Ask the Wizard #39
Is Binion's Horseshoe the only casino that will let you win millions without being asked to leave? Why would a casino ask someone to leave if they are not cheating? Does a casino ever ask someone to leave the table at a game like roulette where they believe no one can beat it?
Jim from Winona, Minnesota
No casino that had any sense would ask someone to leave just for getting lucky. Most would try hard to keep them from leaving and entice them back once they returned home.
Say, Wizard I was wondering about roulette. With the boss media software, you can spin the wheel without actually placing a bet. Isn't this in the player's favor? With some of the roulette betting systems I have seen, like the Martingale you double up when you lose and such. Can't you just watch the wheel without placing a bet and based on the previous spins place your bet. An example would be to spin the wheel 5 times before placing a bet. Suppose that all the numbers were odd. Wouldn't it make sense to begin playing the wheel by betting on even? I know this kinda buys in to the gambler's fallacy and the wheel doesn't care what the last spin was, but also the probability diminishes with each spin that an odd number will continue to come up. Am I on to something or just going over an old theory?
Craig from Detroit, USA
You're just rehashing the gambler's fallacy. If the ball landed in odd 100 times in a row on a fair wheel the odds that the next spin would be even are still the same as every spin, 47.37% on a double zero wheel. So it does not help that you can spin without betting. The ball does not have a memory.
I notice that some Internet Casinos give you two cards right away one on each hand before you begin to play each hand, unlike a live casino which play the split, one hand at a time. Is this a house advantage dealing two cards before beginning play on the split hands?
Karter from Calgary, Canada
Mathematically speaking, it doesn't make any difference.
If I play 100 hands of blackjack at $5 a hand at an 0.5% house edge how much can I lose and still be above three standard deviations south of expectation?
Blair from Christchurch, New Zealand
Your expected loss would be 100*$5*.005=$2.50. The standard deviation of one hand is 1.17, which can be found in my blackjack appendix 7. So, one standard deviation in your example is $5*1.17*sqr(100)=$58.5. So, the probability of losing $295 or more due to bad luck is .00135 (the Z statistic for -3).
I was playing craps at www.gamehouse.com and bet $20 on the horn and won $60 on a roll of 11. If the horn bet is spread out between 2,3,11,12, shouldn't I have won $75 ($5X15)?
No, you were paid correctly. The 11 does pay 15:1 on the $5 of your bet.
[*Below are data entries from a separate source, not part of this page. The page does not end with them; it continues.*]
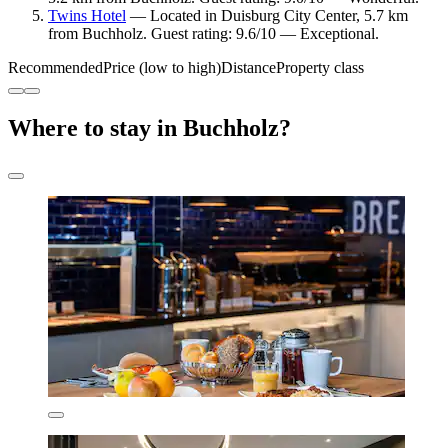
Twins Hotel
— Located in Duisburg City Center, 5.7 km
from Buchholz. Guest rating: 9.6/10 — Exceptional.
Recommended
Price (low to high)
Distance
Property class
Where to stay in Buchholz?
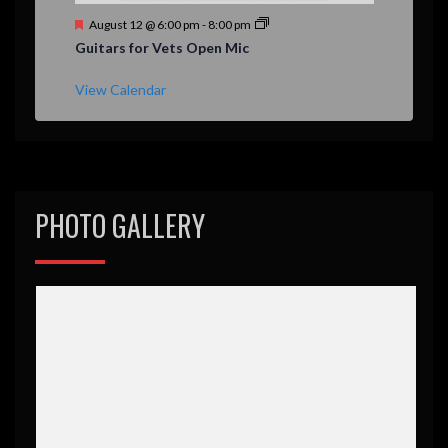
F
August 12 @ 6:00 pm
-
8:00 pm
e
Guitars for Vets Open Mic
a
t
u
View Calendar
r
e
d
PHOTO GALLERY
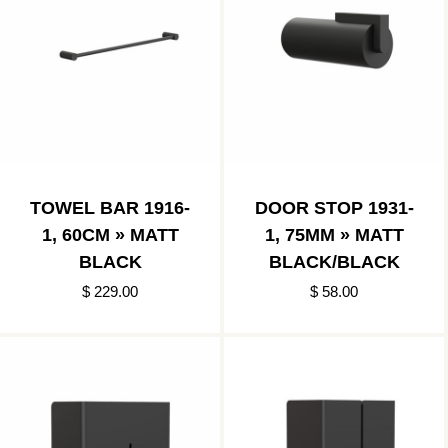
TOWEL BAR 1916-
DOOR STOP 1931-
1, 60CM » MATT
1, 75MM » MATT
BLACK
BLACK/BLACK
$ 229.00
$ 58.00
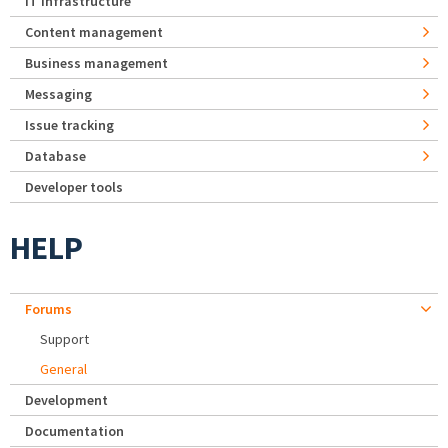
IT Infrastructure
Content management
Business management
Messaging
Issue tracking
Database
Developer tools
HELP
Forums
Support
General
Development
Documentation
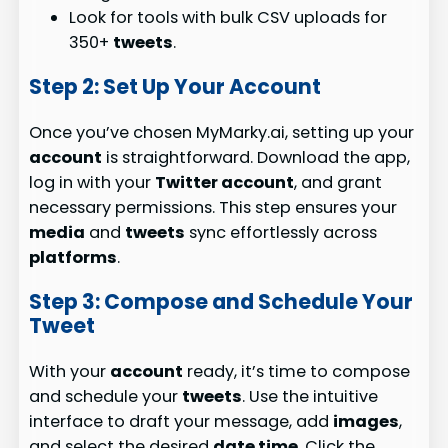
Look for tools with bulk CSV uploads for
350+
tweets
.
Step 2: Set Up Your Account
Once you’ve chosen MyMarky.ai, setting up your
account
is straightforward. Download the app,
log in with your
Twitter account
, and grant
necessary permissions. This step ensures your
media
and
tweets
sync effortlessly across
platforms
.
Step 3: Compose and Schedule Your
Tweet
With your
account
ready, it’s time to compose
and schedule your
tweets
. Use the intuitive
interface to draft your message, add
images
,
and select the desired
date time
. Click the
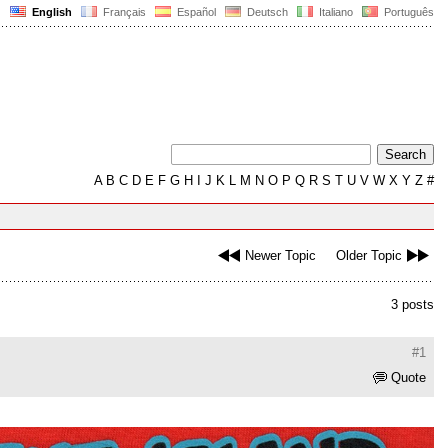
English
Français
Español
Deutsch
Italiano
Português
A
B
C
D
E
F
G
H
I
J
K
L
M
N
O
P
Q
R
S
T
U
V
W
X
Y
Z
#
Newer Topic
Older Topic
3 posts
#1
Quote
However you lost the other $15 on the 2, 3, and 12. So $75-$15=$60. Instead of taking the $15 from your bet, they take it from the winnings.
I noticed in your online review of casinos that you mentioned in Apolla that you played 438 units of blackjack and lost 98. Does this mean you played 438 hands and lost only 98? This is an awfully good ratio in favor of the player.
Peter from Orlando, Florida
I lost 98 units there overall. If every hand was an even money win or a loss then I would have won 170 hands and lost 268.
Where on the Internet can I play Spanish 21 for either fun or real money?
Reana from Fairport, U.S.
All Unified Gaming casinos as well as Global Player offer Spanish 21. Unified Gaming stands on a soft 17 and thus has the lower house edge.
2013 Update: Unified Gaming software has since disappeared. As far as I know, nobody offers Spanish 21 online any longer.
As a card counter, what are the odds to make it as a professional blackjack player? What do we have to do?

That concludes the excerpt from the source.